Hey, have you guys seen this Gallup poll "Stay-at-Home Moms Report More Depression, Sadness, Anger"? It's been making the rounds 'round the net the last few days, with responses ranging from "of course stay-at-home-mom's are more depressed, why the heck would someone do that?" to "well of course being a stay-at-home-mom is hard, but does that make it not worth doing?"
I thought I'd address the other side of it, as a stay-at-home-mom who would, at this moment if anyone asked me, report a rather low worry/sadness/stress/anger/depression level, but on the other hand, really hated working a full time job when I had one and no kids.
My two kids (3 and 4) wake me up somewhere between 5 and 7am every day, and, just so you know, I would much rather be woken up by raspberries being blow into my hair than an alarm clock beep-beep-beeping at me.
The kids potty, and then watch cartoons for an hour or so while I set up my french press and drink the whole thing while I try to wake up. We finally get cleaned up and breakfasted, and, if the weather's nice, head to the park/playground, where we stay until lunch time. Yup, that's three hours where the kids play in the warm sun, and I sit on a park bench and, while I keep half an eye on them at all times, I sip coffee and read.
We come home, eat lunch, and they go down for "nap time," though only one of them actually sleeps. This is when I get stuff done, I clean whatever needs to be cleaned, I pay my bills, I write a random blog article, look up Ryan Gosling memes...you get the idea.
After nap time, we play Candyland until my three-year-old starts screaming that she wants to be on the ice cream square NOW, and then we color or play with lego or something like that. We discuss ABCs and 123s and talk about Life, the Universe, and Everything. Eventually, they go play by themselves, and I make dinner...if they are all up in my business, I turn on a cartoon to distract them. No guilt here, I'd rather they watch an extra hour of tv than burn themselves trying to trip me while I cook.
Family dinnertime when hubs gets home, and then I clean up while hubs plays Donkey Kong or Mario with the kids, and then we take turns going for a walk/jog/run.

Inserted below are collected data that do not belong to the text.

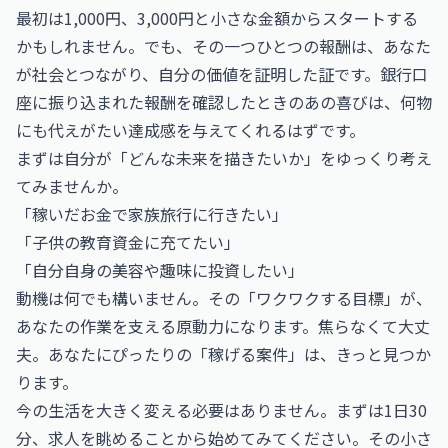
最初は1,000円、3,000円と小さな金額からスタートする
かもしれません。でも、その一つひとつの報酬は、あなた
が社会とつながり、自分の価値を証明した証です。銀行口
座に振り込まれた報酬を確認したときのあの喜びは、何物
にも代えがたい達成感を与えてくれるはずです。
まずは自分が「どんな未来を描きたいか」をゆっくり考え
てみませんか。
「稼いだお金で家族旅行に行きたい」
「子供の教育資金に充てたい」
「自分自身の美容や趣味に投資したい」
動機は何でも構いません。その「ワクワクする目標」が、
あなたの作業を支える原動力になります。焦らなくて大丈
夫。あなたにぴったりの「稼げる案件」は、きっと見つか
ります。
今の生活を大きく変える必要はありません。まずは1日30
分、求人を眺めることから始めてみてください。その小さ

Now, I don't know what it's like being a working mom, but I did work full time before I was a mom. My day consisted of alarm clocks, bad coffee at work, uncomfortable chairs, harsh florescent lighting, irritated customers, ineffectual managers, and take out for dinner. We had a perpetually messy house, and no energy to do anything.
I was worried about money, even though we had two incomes neither were very good, and I didn't have time/energy to work on a budget or even learn how to do a budget, plus we ate out so often since we didn't know how to cook and both of us came home starving.
I was sad, my whole life revolved around spending most of my waking hours in a place I disliked with people who I didn't care for and didn't care for me, for the most part.
I was stressed, yes. I was angry occasionally. I probably wasn't depressed, but I don't lean in that direction naturally.
What I took away from this poll is that there women who are staying at home with their kids when they obviously need something else, just as there are women who are working who would rather be with their kids. Being a working mom isn't for everyone. Being a stay-at-home-mom isn't for everyone. It does work for me, though.
Disclaimer: I am mostly in the "of course being a stay-at-home-mom is hard, but does that make it not worth doing?" camp, but I also think if you're miserable, do something else. "Do something else" doesn't necessarily mean send the kids to daycare and get a job, though; I think most of our mom stress comes not from what we are doing, but the preoccupation that we are doing it wrong. If you file a piece of paper wrong at work, who gets hurt? but if your kid eats too much gluten, doesn't get visually stimulated by a Sophie Giraffe, watches too many episodes of Yo Gabba Gabba, and then knocks over a 7-11 on your watch, that's all on you. That's stress, my friend.